Hayley McPhail,’08, Meredith’s Habitat for Humanity president, founded the chapter in 2006. She hopes that the College will complete the goal of funding a Habitat home before she graduates in May 2008.
Meredith Vice President for College Programs Jean Jackson said that much of the credit for the Habitat effort belongs to McPhail.
Jackson explained that Meredith College has been involved with Habitat for Humanity for 19 years, but last year McPhail formed Meredith’s first Habitat chapter, along with “the dream of fully funding a Habitat for Humanity home.”

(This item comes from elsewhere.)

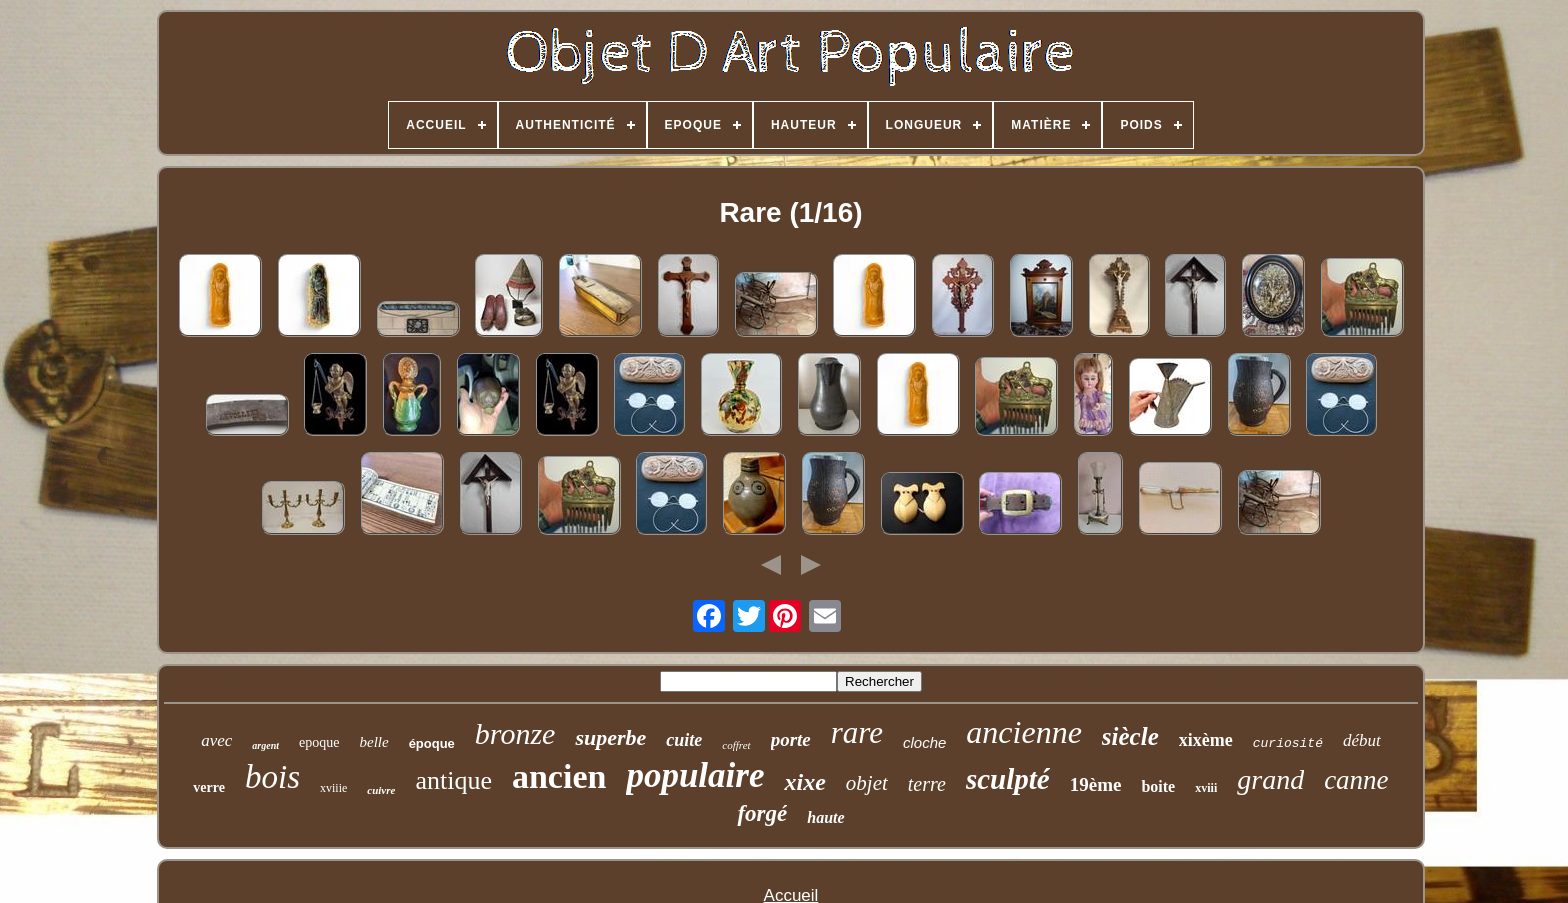 The image size is (1568, 903). I want to click on bois, so click(272, 777).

Leading up to the kick-off ceremony, First Year Experience (FYE) classes painted “Bricks for Bucks” to raise money for the house. More than 200 FYE students spent one hour each decorating bricks that were sold to benefit the Habitat effort. Each decorated brick, which can be used as doorstops, cost $10.
Other student groups participated in a Box-a-thon, in which student groups “lived” in a box for 12 hours (from noon-midnight) to raise awareness about homelessness and to raise money for the Habitat House effort. Each club was challenged to raise $100 for the Habitat home.
Organizations that participated in the Box-a-thon included the Meredith Chapter of Habitat for Humanity, Meredith Entertainment Association, the Student Social Work Association, the Meredith Recreation Association, and Meredith Association for Families and Children.
“With wonderful creativity, strength, compassion and concern…we who have so much can give back,” Jackson said.
Meredith’s chapter of Habitat for Humanity aims to raise $75,000 to fund the construction of a Habitat for Humanity home.
One of the group’s fundraising methods has been to sell Meredith birdhouses. Meredith’s Habitat club members, as well as other student volunteers, have built the houses.
There are two designs available, and each sells for $25.